Dari pemaparan sebelumnya juga Nampak bahwa sebenarnya kebijakan makroprudensial memiliki keterkaitan yang erat dengan kebijakan mikroprudensial, makroprudensial dengan kebijakan moneter serta kebijakan makroprudensial dengan sektor riil. Oleh karenanya kebijakan mkaroprudensial yang akan dijalankan juga harus dinilai dengan hati-hati dan konsekuen.
Dijalankannya juga harus melihat detil dari kondisi perekonomian yang ada di sektor fiskal maupun sektor moneter. Terutama sektor moneter, karena sektor ini yang akan berdampak langsung dari kebijakan makroprudensial yang dijalankan oleh Bank Indonesia. Mekanisme pertahanan dalam menghindari resiko sistemik dalam sektor keuangan juga harus diperhatikan, bagian ini merupakan bagian yang sangat penting dan rawan mengingat sistem keuangan global saat ini mengarah ke system yang saling terhubng dan terkoneksi. Jadi sangat memengkinkan terjadinya efek domino dari adanya suatu krisis yang mjalar seperti yang terjadi tahun 2008 kemarin.
Efek domino dalam krisis inilah yang patut untuk diwaspadai, oleh karena itu diperlukannya suatu sistem pertahanan berlapis dan berjanjenjang atau berhirarki terkait dimensi krisis yang akan dihadapi. Kalau kebijakan Makroprudensial dapat dijalankan melalui pendekatan Top-down sedangkan mikroprodensial dengan pendekatan Bottom-up. Dampak lain yang dirasakan terkait dengan kebijakan penurunan rasio GWM adalah tingkat bunga kredit akan semakin kompetitif karena jumlah kredit yang mampu disediakan oleh perbankan akan semakin banyak karena adanya pengurangan cadangan minimum tersebut.
Dengan semakin banyak kredit yang ditawarkan maka setiap perbankan akan bersiang untuk mendapatkan nasabah yang potensial untuk menyalurkan kredit tersebut. Dampak lainnya yang tentu dirasakan terkait dengan penurunan ini maka aka nada semakin banyak investor atau debitur yang akan mempergunakan kredit tersebut untuk sektor investasi.
Dengan adanya surplus atau adanya tambahan dana kredit tersebut seharusnya mampu dialokasikan secara efektif kesaluran tau channel-channel perekonomian yang memeberikan dampak yang cukup besar dan signifikan bagi perekonomian. Baik untuk sektor riil maupun sektor moneter. Karena sebagai negara yang sedang berkembang Indonesia masih banyak membutuhkan banyak sumber daya modal untuk sektor investasi dan pembangunan.
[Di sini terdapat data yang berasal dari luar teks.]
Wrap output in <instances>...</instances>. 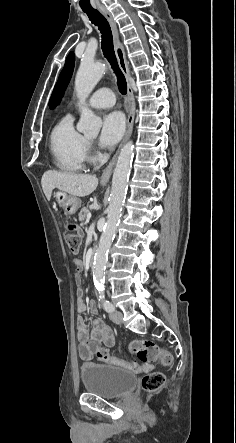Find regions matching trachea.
<instances>
[{
    "mask_svg": "<svg viewBox=\"0 0 236 443\" xmlns=\"http://www.w3.org/2000/svg\"><path fill=\"white\" fill-rule=\"evenodd\" d=\"M83 11L88 15L90 21L98 27L101 32V48L104 57L109 61L116 77L117 85L121 94L125 95L127 93V83L124 74L122 73L114 52L113 47V36L110 25L106 18L96 9H83Z\"/></svg>",
    "mask_w": 236,
    "mask_h": 443,
    "instance_id": "obj_1",
    "label": "trachea"
}]
</instances>
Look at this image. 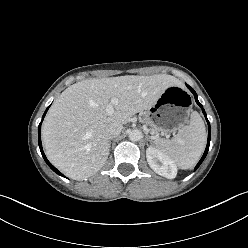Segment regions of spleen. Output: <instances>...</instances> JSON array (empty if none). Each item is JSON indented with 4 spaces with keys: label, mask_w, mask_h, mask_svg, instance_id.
<instances>
[{
    "label": "spleen",
    "mask_w": 248,
    "mask_h": 248,
    "mask_svg": "<svg viewBox=\"0 0 248 248\" xmlns=\"http://www.w3.org/2000/svg\"><path fill=\"white\" fill-rule=\"evenodd\" d=\"M206 130L201 116L192 112L189 125L178 130L171 140H155L161 150L181 169L192 168L199 160L206 145Z\"/></svg>",
    "instance_id": "obj_1"
}]
</instances>
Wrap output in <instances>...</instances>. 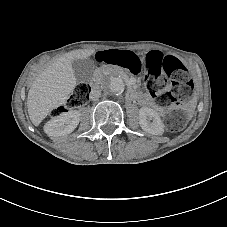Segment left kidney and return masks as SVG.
<instances>
[{"instance_id":"obj_1","label":"left kidney","mask_w":227,"mask_h":227,"mask_svg":"<svg viewBox=\"0 0 227 227\" xmlns=\"http://www.w3.org/2000/svg\"><path fill=\"white\" fill-rule=\"evenodd\" d=\"M139 122L141 127L151 134L158 135L163 131L161 119L153 109L142 107L139 111Z\"/></svg>"}]
</instances>
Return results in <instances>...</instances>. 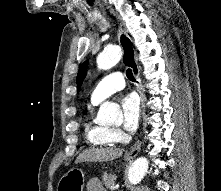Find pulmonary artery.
<instances>
[{"label":"pulmonary artery","mask_w":221,"mask_h":191,"mask_svg":"<svg viewBox=\"0 0 221 191\" xmlns=\"http://www.w3.org/2000/svg\"><path fill=\"white\" fill-rule=\"evenodd\" d=\"M125 87L124 76L120 72H114L104 77L94 88L91 94V102L98 104L112 93Z\"/></svg>","instance_id":"e3ab8cb5"}]
</instances>
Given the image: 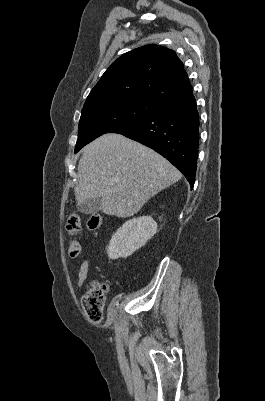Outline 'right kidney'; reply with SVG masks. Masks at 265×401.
I'll use <instances>...</instances> for the list:
<instances>
[{
    "label": "right kidney",
    "mask_w": 265,
    "mask_h": 401,
    "mask_svg": "<svg viewBox=\"0 0 265 401\" xmlns=\"http://www.w3.org/2000/svg\"><path fill=\"white\" fill-rule=\"evenodd\" d=\"M157 231V223L152 217H137L126 221L113 235L107 255L109 259L130 257L137 249L143 247Z\"/></svg>",
    "instance_id": "ca27d5eb"
}]
</instances>
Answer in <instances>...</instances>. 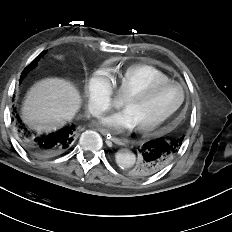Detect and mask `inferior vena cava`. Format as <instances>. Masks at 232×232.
<instances>
[{
	"label": "inferior vena cava",
	"mask_w": 232,
	"mask_h": 232,
	"mask_svg": "<svg viewBox=\"0 0 232 232\" xmlns=\"http://www.w3.org/2000/svg\"><path fill=\"white\" fill-rule=\"evenodd\" d=\"M90 112L94 115V116H99V114L101 113L100 109L98 107H92L90 109Z\"/></svg>",
	"instance_id": "602c4592"
}]
</instances>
Oleh karena itu kesimpulann yang didapatkan adalah bahwa setiap kebijakan makroprudensial yang bertujuan untuk untuk mengurangi resiko sistemik dalam pasar uang atau sektor moneter harus melalui suatu tahapan perencaan, pengendalian, pelaksanaan, dan evalusai yang matang dan terkontrol serta transparan dan akuntabilitas sangat mutlak diperlukan.